Brasil não possui crime específico de mercenarismo
O Brasil não aderiu à Convenção Internacional da ONU contra o Recrutamento, Uso, Financiamento e Treinamento de Mercenários.
A legislação brasileira também não possui um tipo penal específico para punir alguém exclusivamente por atuar como mercenário no exterior.
Isso não significa que brasileiros tenham liberdade para praticar qualquer ato durante uma guerra.

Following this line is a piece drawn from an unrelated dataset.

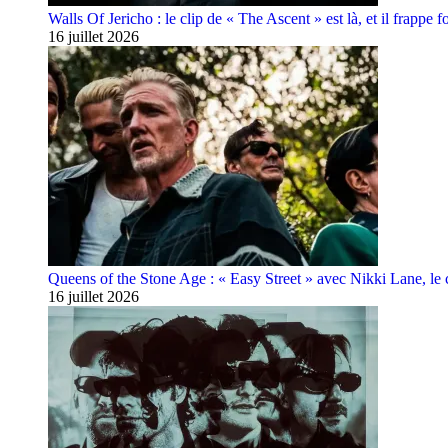
Walls Of Jericho : le clip de « The Ascent » est là, et il frappe fo
16 juillet 2026
Queens of the Stone Age : « Easy Street » avec Nikki Lane, le cl
16 juillet 2026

Crimes comuns, formação de grupos paramilitares, terrorismo e violações do direito humanitário podem gerar responsabilização, dependendo das circunstâncias e da legislação aplicável.
A ausência de uma regra específica, porém, cria dúvidas sobre as consequências jurídicas da participação voluntária em conflitos estrangeiros.
Itamaraty recomenda que brasileiros não participem da guerra
O Ministério das Relações Exteriores voltou a recomendar que cidadãos brasileiros evitem qualquer envolvimento com forças armadas estrangeiras.
O Itamaraty alerta que a capacidade de oferecer assistência consular em zonas de guerra é severamente limitada pelas condições de segurança.
Em áreas de combate, diplomatas brasileiros podem não conseguir localizar desaparecidos, retirar cidadãos feridos ou recuperar corpos.
O crescimento do número de mortos e desaparecidos evidencia os riscos enfrentados por brasileiros que viajam para a Ucrânia atraídos por salários, experiência militar, solidariedade ou motivações ideológicas.
Enquanto Kiev intensifica o recrutamento internacional, famílias brasileiras continuam esperando respostas sobre parentes que desapareceram em uma guerra distante e de consequências cada vez mais graves.